┏━━

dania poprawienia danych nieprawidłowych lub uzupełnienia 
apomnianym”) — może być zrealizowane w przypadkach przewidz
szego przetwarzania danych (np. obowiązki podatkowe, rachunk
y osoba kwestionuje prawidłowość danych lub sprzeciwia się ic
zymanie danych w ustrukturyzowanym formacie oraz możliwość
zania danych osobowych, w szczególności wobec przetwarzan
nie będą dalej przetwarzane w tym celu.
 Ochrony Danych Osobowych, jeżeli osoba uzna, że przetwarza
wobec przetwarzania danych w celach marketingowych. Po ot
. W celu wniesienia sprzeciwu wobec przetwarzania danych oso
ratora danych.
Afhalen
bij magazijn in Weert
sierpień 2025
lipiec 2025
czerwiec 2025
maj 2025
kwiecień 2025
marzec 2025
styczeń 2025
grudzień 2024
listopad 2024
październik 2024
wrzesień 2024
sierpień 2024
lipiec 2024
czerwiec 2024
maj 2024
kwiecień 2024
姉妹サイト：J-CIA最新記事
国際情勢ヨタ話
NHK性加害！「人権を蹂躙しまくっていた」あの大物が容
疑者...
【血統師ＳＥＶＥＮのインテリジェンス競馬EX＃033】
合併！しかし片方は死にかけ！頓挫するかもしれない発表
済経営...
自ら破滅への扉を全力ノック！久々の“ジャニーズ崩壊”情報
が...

┗━━
┏━━

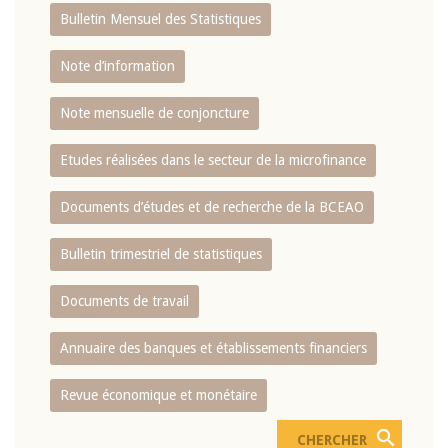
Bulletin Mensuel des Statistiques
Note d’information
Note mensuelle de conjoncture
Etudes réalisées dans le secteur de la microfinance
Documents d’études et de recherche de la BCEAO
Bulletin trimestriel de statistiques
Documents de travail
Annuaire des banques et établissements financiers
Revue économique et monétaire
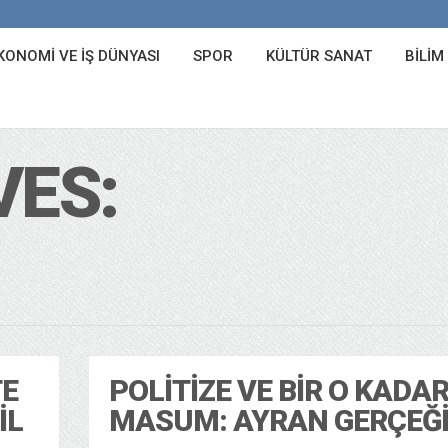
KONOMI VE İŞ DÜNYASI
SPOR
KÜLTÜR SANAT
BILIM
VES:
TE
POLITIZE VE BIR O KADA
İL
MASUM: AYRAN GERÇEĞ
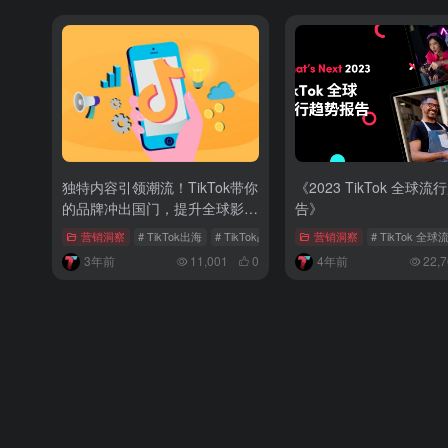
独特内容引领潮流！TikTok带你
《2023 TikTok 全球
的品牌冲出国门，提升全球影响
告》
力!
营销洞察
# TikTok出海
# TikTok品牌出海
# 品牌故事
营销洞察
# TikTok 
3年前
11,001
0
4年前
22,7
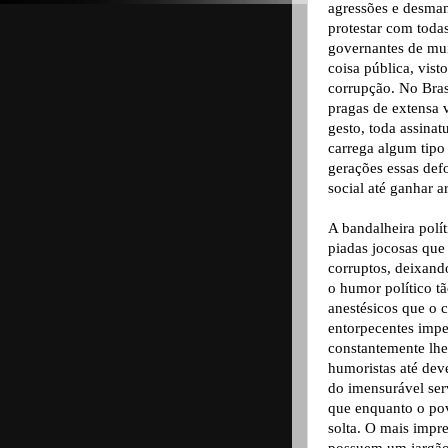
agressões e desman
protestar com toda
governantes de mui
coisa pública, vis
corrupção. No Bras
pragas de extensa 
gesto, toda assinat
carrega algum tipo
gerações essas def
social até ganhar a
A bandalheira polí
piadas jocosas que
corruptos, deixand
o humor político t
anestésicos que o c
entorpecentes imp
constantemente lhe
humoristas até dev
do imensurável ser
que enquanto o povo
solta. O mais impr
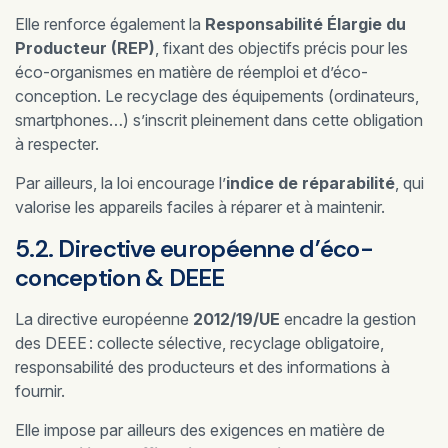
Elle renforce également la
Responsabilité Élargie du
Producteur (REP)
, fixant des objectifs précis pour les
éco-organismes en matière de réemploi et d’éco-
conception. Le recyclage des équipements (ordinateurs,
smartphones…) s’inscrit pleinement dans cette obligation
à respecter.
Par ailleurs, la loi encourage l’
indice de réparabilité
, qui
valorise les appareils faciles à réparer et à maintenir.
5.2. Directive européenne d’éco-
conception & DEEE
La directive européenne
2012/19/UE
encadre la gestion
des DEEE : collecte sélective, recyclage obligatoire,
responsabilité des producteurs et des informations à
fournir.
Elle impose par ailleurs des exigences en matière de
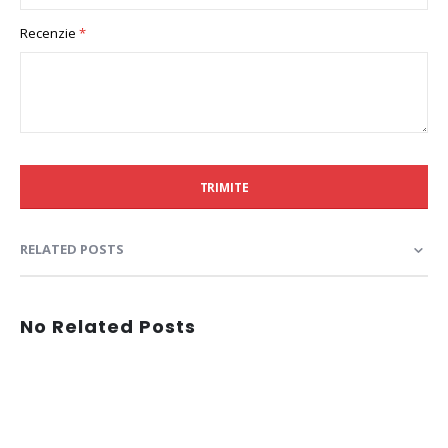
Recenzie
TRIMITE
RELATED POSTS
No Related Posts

┗━━

Lines with the word "Note" in them: report all of these from the listing above.

* _Exercise answer_
Note d’information
Note mensuelle de conjoncture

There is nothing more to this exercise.